By Mary Haas, MD, PGY-II
Few things instill fear in the emergency physician more than caring for a crashing patient without a line. If you’ve got a patient with impending cardiorespiratory collapse and a lack of good IV access, know your IO!
Why do IOs work well in patients with shock/cardiac arrest?
- Can be performed quickly, often faster than peripheral lines in settings where there is peripheral vasoconstriction (bone marrow is a noncollapsible venous access route).
- Requires less skill and practice than central and umbilical line placement
- Fewer serious complications than central lines
Which medications can be given through an IO?
- Any medication that can be safely given through a peripheral vein can be given safely through an IO
- IO and IV doses are the same, however each medication administration via IO should be followed by 3-5 mL fluid flush
In which sites can you place IOs?
- Proximal tibia:
- Palpable landmarks (2 cm below patella, 2 cm medial to tibial tuberosity)

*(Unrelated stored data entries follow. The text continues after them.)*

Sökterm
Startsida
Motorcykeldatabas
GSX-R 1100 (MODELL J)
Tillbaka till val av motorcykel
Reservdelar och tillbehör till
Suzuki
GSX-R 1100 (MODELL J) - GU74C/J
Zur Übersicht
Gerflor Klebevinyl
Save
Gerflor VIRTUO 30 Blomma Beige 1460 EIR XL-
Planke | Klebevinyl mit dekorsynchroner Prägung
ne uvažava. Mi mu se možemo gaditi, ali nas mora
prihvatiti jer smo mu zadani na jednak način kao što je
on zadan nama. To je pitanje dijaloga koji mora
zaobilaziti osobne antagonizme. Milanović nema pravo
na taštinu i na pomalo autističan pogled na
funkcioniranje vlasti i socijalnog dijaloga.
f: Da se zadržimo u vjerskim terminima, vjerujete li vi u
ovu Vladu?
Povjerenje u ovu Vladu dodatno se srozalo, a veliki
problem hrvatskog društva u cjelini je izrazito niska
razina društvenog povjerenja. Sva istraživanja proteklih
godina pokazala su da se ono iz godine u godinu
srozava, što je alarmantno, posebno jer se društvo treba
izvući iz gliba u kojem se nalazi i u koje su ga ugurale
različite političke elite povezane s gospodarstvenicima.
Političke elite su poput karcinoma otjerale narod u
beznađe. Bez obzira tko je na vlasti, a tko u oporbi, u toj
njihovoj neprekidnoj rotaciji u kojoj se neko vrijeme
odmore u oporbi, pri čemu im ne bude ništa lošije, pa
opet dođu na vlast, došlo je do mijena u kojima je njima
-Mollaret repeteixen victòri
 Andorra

- Away from airway/chest during simultaneous resuscitative efforts
- Proximal humerus:
- Palpable landmarks (rest patient’s hand on their abdomen with elbow adducted, palpate directly up the humerus to the most prominent aspect of the greater tubercle, and use the yellow need if the pt is 40 kg)
- Better flow rates
- Less painful (preferred in awake patients)

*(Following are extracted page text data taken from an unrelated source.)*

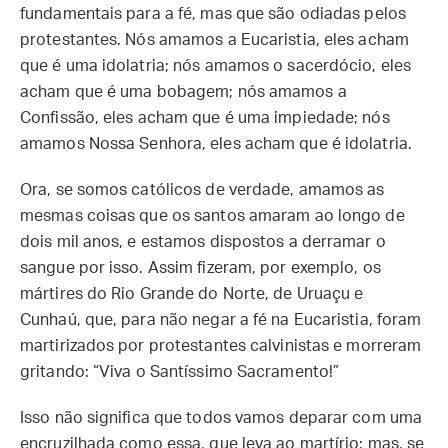
fundamentais para a fé, mas que são odiadas pelos
protestantes. Nós amamos a Eucaristia, eles acham
que é uma idolatria; nós amamos o sacerdócio, eles
acham que é uma bobagem; nós amamos a
Confissão, eles acham que é uma impiedade; nós
amamos Nossa Senhora, eles acham que é idolatria.
Ora, se somos católicos de verdade, amamos as
mesmas coisas que os santos amaram ao longo de
dois mil anos, e estamos dispostos a derramar o
sangue por isso. Assim fizeram, por exemplo, os
mártires do Rio Grande do Norte, de Uruaçu e
Cunhaú, que, para não negar a fé na Eucaristia, foram
martirizados por protestantes calvinistas e morreram
gritando: “Viva o Santíssimo Sacramento!”
Isso não significa que todos vamos deparar com uma
encruzilhada como essa, que leva ao martírio; mas, se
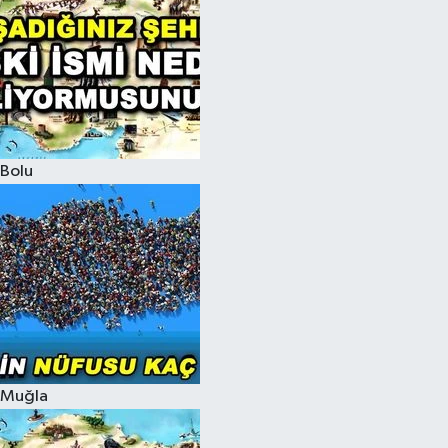
Bolu
Muğla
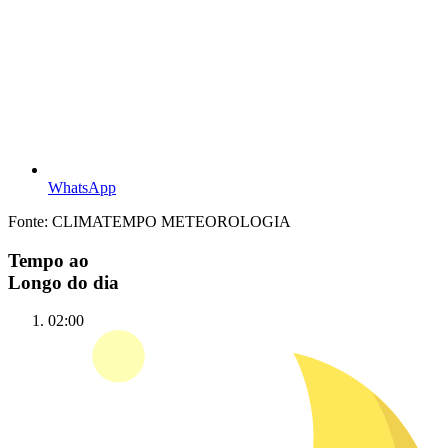
WhatsApp
Fonte: CLIMATEMPO METEOROLOGIA
Tempo ao
Longo do dia
02:00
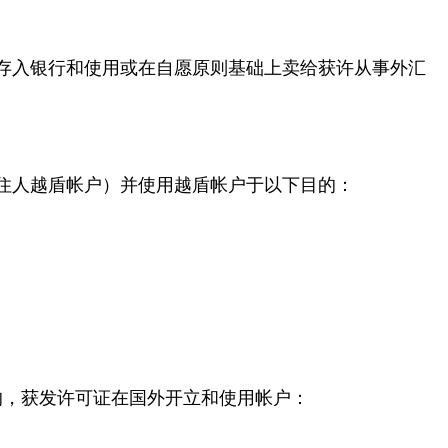
存入银行和使用或在自愿原则基础上卖给获许从事外汇
住人越盾帐户）并使用越盾帐户于以下目的：
的，获发许可证在国外开立和使用帐户：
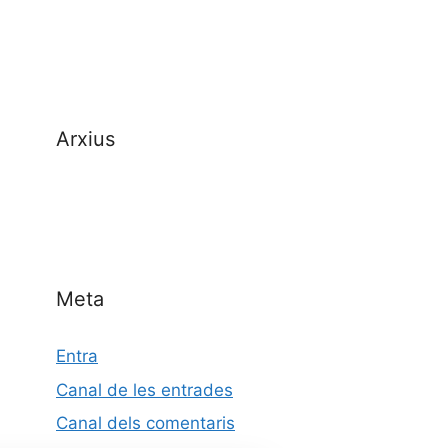
Arxius
Meta
Entra
Canal de les entrades
Canal dels comentaris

- Less risk of compartment syndrome
- Distal tibia
- Distal femur (last resort)
How do you place an IO?
What sizes exist for IOs?
- For patients 3-39 kg: Pink (15 mm)
- For patients 40 kg and above: Blue (25 mm)
- For patients with excessive tissue/obesity: Yellow (45 mm)
What are the potential complications of IOs?
- Extravasation of fluid (most common): can lead to compartment syndrome or muscle necrosis
- Infection: osteomyelitis, cellulitis
- Local hematoma
- Growth plate injuries with incorrect placement
- Fat microemboli
How long can you keep an IO in?
- Ideally, remove within 3-4 hours, but IOs can remain in 72-96 hours (risk of infection increases with time that it remains in place)
- Remove once more definitive venous access is achieved
How do you know you’re in the right place?
- Needle will stand firmly upright when released
- Aspirate marrow upon entry
- Bolus 5-10 ccs of isotonic sodium chloride: High resistance to flow or visible extravasation means it’s likely in the wrong place. Can also use ultrasound in addition to physical exam to evaluate for extravasated fluid.
Which laboratory values from IOs correlate with peripheral venous levels?
- Some data on this comes from this small study.
Good correlation: Hemoglobin/hematocrit, chloride, glucose, BUN/Cr, albumin, total protein
Not as good of a correlation: CO2 (lower), platelet (lower), WBC (higher), Potassium (often hemolyzed), CO2, calcium
- Before obtaining/sending IO sample for labs, aspirate and discard the first 2 mL.